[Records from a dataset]
==================================================
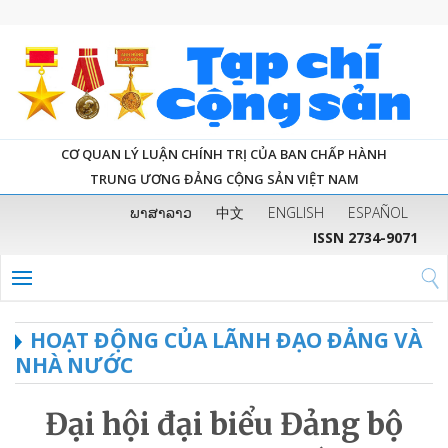
CƠ QUAN LÝ LUẬN CHÍNH TRỊ CỦA BAN CHẤP HÀNH
TRUNG ƯƠNG ĐẢNG CỘNG SẢN VIỆT NAM
ພາສາລາວ
中文
ENGLISH
ESPAÑOL
ISSN 2734-9071
HOẠT ĐỘNG CỦA LÃNH ĐẠO ĐẢNG VÀ
NHÀ NƯỚC
Đại hội đại biểu Đảng bộ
==================================================
▸ **Your objective**
Print all the records again exactly; do not include any picture.

▸ **Problem solution**
CƠ QUAN LÝ LUẬN CHÍNH TRỊ CỦA BAN CHẤP HÀNH
TRUNG ƯƠNG ĐẢNG CỘNG SẢN VIỆT NAM
ພາສາລາວ
中文
ENGLISH
ESPAÑOL
ISSN 2734-9071
HOẠT ĐỘNG CỦA LÃNH ĐẠO ĐẢNG VÀ
NHÀ NƯỚC
Đại hội đại biểu Đảng bộ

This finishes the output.